Abolafia v. Liverpool and London and Globe Insurance Company
REITERATIONFacts
The Antecedents: Plaintiff Charles Abolafia held three fire insurance policies on his store: Policy No. 13356106 (P20,000) and Policy No. 13628459 (P7,500) from Liverpool and London and Globe Insurance Company, Ltd., and Policy No. 23214 (P10,000) from North China Insurance Company. All policies were for one year and premiums were paid. On the night of September 23 or morning of September 24, 1922, a fire damaged Abolafia's store in the amount of P29,245.59. Abolafia sought to recover from the defendant insurance companies. Procedural History: The defendants refused to pay, alleging that they had cancelled the policies on September 22, 1922, prior to the fire, and had sent notice of cancellation along with checks for the refund of premiums. The lower court absolved the defendants, holding that the policies were no longer in force at the time of the fire.

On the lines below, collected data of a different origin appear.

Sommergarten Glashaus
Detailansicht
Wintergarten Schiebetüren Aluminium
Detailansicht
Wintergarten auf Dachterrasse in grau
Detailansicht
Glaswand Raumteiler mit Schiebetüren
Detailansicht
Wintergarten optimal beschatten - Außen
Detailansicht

The plaintiff appealed. The Petition: The plaintiff appealed the decision of the lower court, contending that the insurance policies were still in force at the time of the fire and that the defendants failed to provide valid notice of cancellation.
Issue(s)
Whether the insurance policies were in force on the night of September 23, 1922, when the fire occurred. Whether the notice of cancellation given by the defendant companies was valid, considering the alleged failure to tender the proportionate part of the premiums at the time of notice.
Ruling
The Supreme Court affirmed the judgment of the lower court, holding that the insurance policies were no longer in force at the time of the fire. The Court ruled that the return of the ratable proportion of the premiums is not a condition precedent to the cancellation of the policies, and that the notice of cancellation given by the defendants was sufficient.
Ratio Decidendi
On the issue of whether the insurance policies were in force on the night of September 23, 1922: The Court found that the decisive point was whether the policies were in force. The trial court held they were not, having been cancelled on September 22, 1922. The appellant did not question the right to terminate but the notice. The policies allowed termination by the Company upon notice. The Court cited various cases holding that notice need not be in writing and can be verbal or oral, as long as it is positive, distinct, and unequivocal. The record contained conclusive evidence that the plaintiff was actually and positively notified of the cancellation before the fire. The Court noted that the notice was attempted to be delivered on the evening of September 22nd, and the registered mail notice was delivered on the morning of September 23rd, prior to the fire. On the issue of the validity of the notice of cancellation and the return of premiums: The Court held that the return of the ratable proportion of premiums is not a condition precedent to the cancellation of the policies. The policies stipulated that the Company shall be liable to repay on demand a ratable proportion of the premium for the unexpired term. Article 1281 of the Civil Code mandates adherence to the literal meaning of plain contract terms. The Court cited Feliciano vs. Limjuco and Calacalzada and Young vs. Midland Textile Insurance Co., emphasizing that parties have the right to impose reasonable conditions and that compliance with contract terms is a condition precedent to recovery. The Court also referenced Mangrum & Otter vs. Law Union & Rock Insurance Co., which held that the return of the premium is not an essential element of the annulment of the policy under similar clauses. Therefore, under the equivocal terms of the policies, the return of premiums was not an essential requisite for the validity of the cancellation.
Main Doctrine
The return of the unearned premium is not an essential requisite for the validity of the cancellation of a fire insurance policy by the insurer, provided that notice of cancellation is duly given to the insured.